Humans are pretty much set up for being part of a group of somewhere around 30-100 members. A corporation with fewer than 30 employees can run efficiently without a bunch of rules: everyone knows everyone else, and gets the job done. If someone isn't pulling their fair share, everyone knows it, and either peer pressure has an impact or the person is kicked out of the group [fired, exiled, etc.] More than a hundred or so, and you spend so much time in meetings trying to make personal contacts that you can't get any work done, so you start making rules [or laws, or whatever]. A republic tries to stretch that - you start with a person who is connected to a lot of other people, who say, yes, this person represents our interests, and then put that person in a room with a lot of other similar people, and boom! you've got a government.

We did ok with small groups, but then we invented agriculture, which meant you often had a surplus of food, which meant other groups would try to take it away, so you banded more and more groups together to fight off the other groups. And then it's more efficient to have a small group of well equipped, well trained people fight off the other groups, and that makes a feudal society.

Where the frag am I going with this? Oh yeah.

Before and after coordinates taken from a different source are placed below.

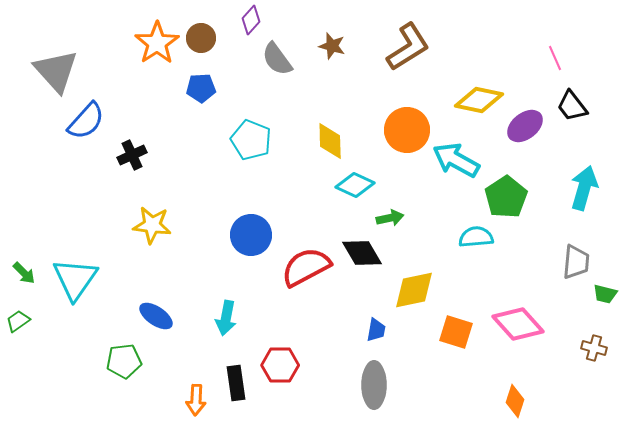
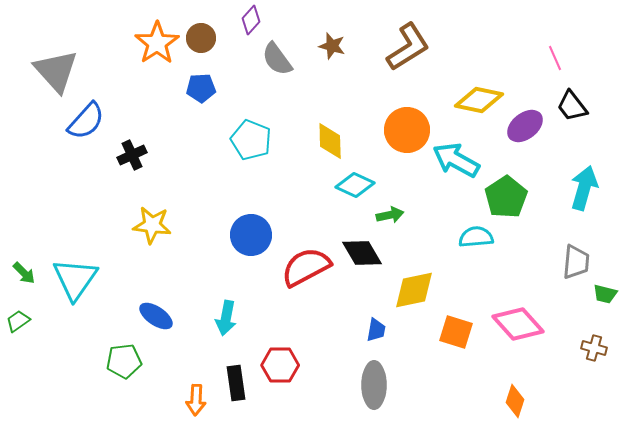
green arrow at (390, 218): moved 3 px up
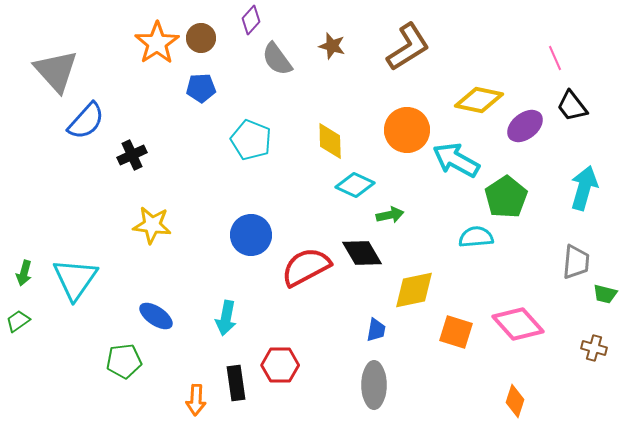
green arrow at (24, 273): rotated 60 degrees clockwise
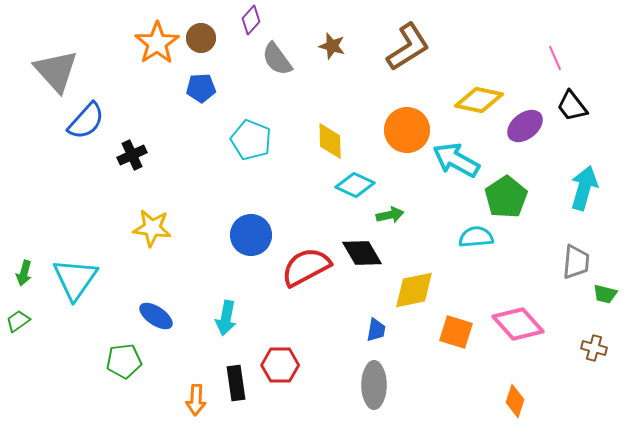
yellow star at (152, 225): moved 3 px down
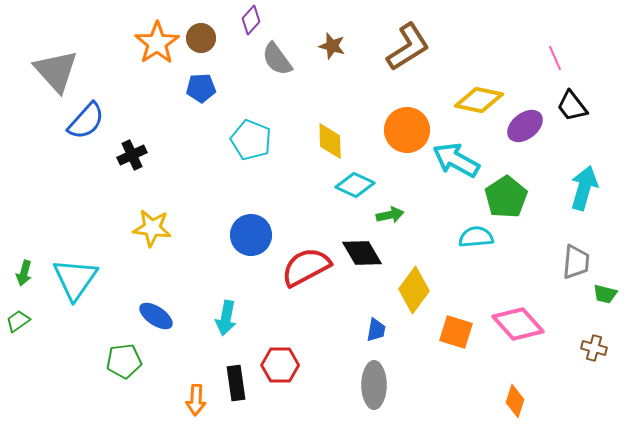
yellow diamond at (414, 290): rotated 42 degrees counterclockwise
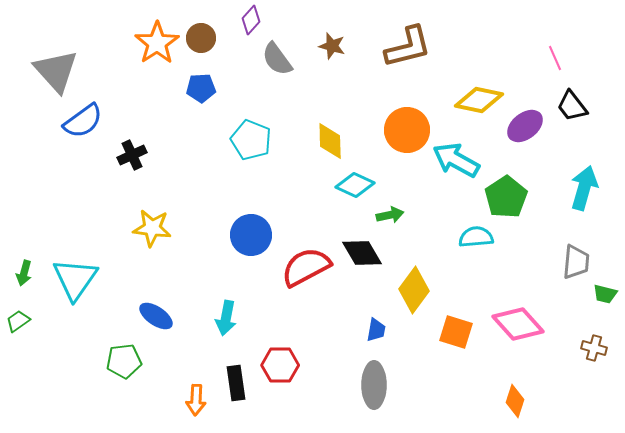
brown L-shape at (408, 47): rotated 18 degrees clockwise
blue semicircle at (86, 121): moved 3 px left; rotated 12 degrees clockwise
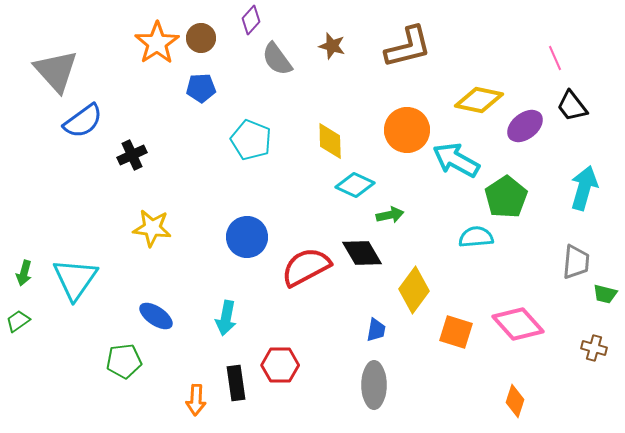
blue circle at (251, 235): moved 4 px left, 2 px down
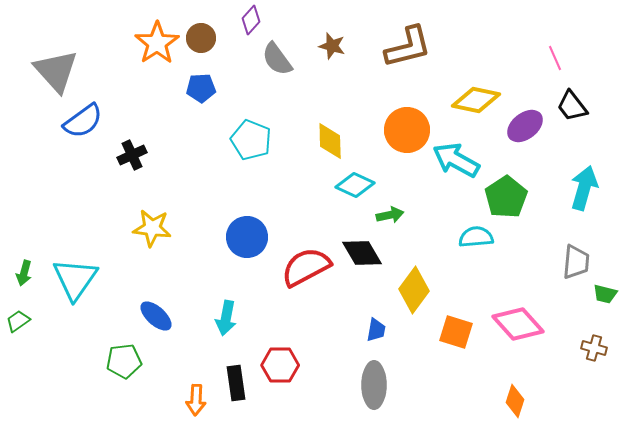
yellow diamond at (479, 100): moved 3 px left
blue ellipse at (156, 316): rotated 8 degrees clockwise
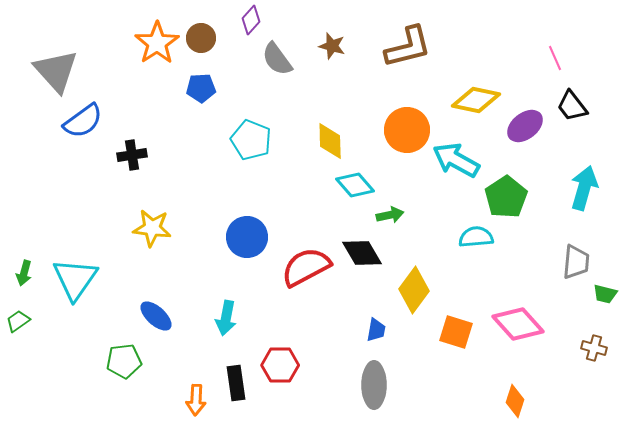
black cross at (132, 155): rotated 16 degrees clockwise
cyan diamond at (355, 185): rotated 24 degrees clockwise
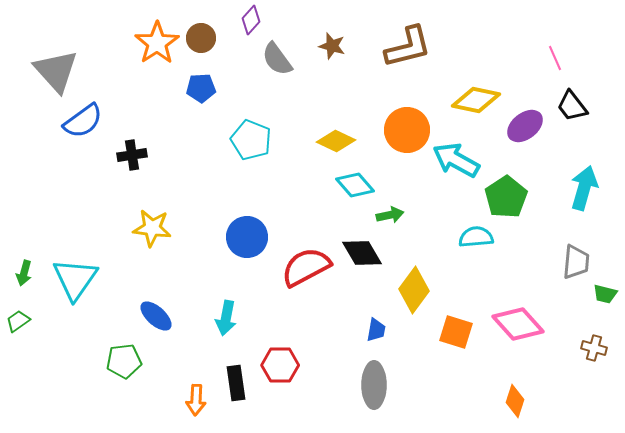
yellow diamond at (330, 141): moved 6 px right; rotated 63 degrees counterclockwise
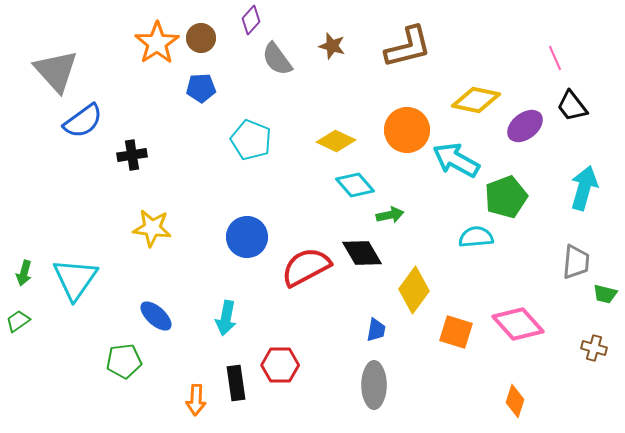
green pentagon at (506, 197): rotated 12 degrees clockwise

We just got through the Industrial Age, which seems to have had as an organizing principle "Bigger is Better," including governments. Now, at the beginning of the Information Age [apparently anyway] it looks like we can go two ways - either a constantly monitoring totalitarian state, with cameras, GPS devices, and all transactions done and stored electronically, or a much freer society, in which a congressman actually knows what his constituants want [H/T: INDC Journal]. I'll take door number 2, thank you very much.

At this point, can we break things and get back to a bunch of tribes? I don't know, but I suspect [and hope] that's the way we're headed. In which case, going towards Floating Cities makes a lot of sense to me.

Posted by Owlish at July 21, 2005 01:11 PM | TrackBack
Comments

Charlie Stross is a socialist too. Of some description. Nice guy, but a bit confused politically.

Posted by: Pixy Misa at July 22, 2005 01:54 AM

Ok, how many libertarian communists or socialists are out there, anyway? And why don't the contradictions cause their heads to explode?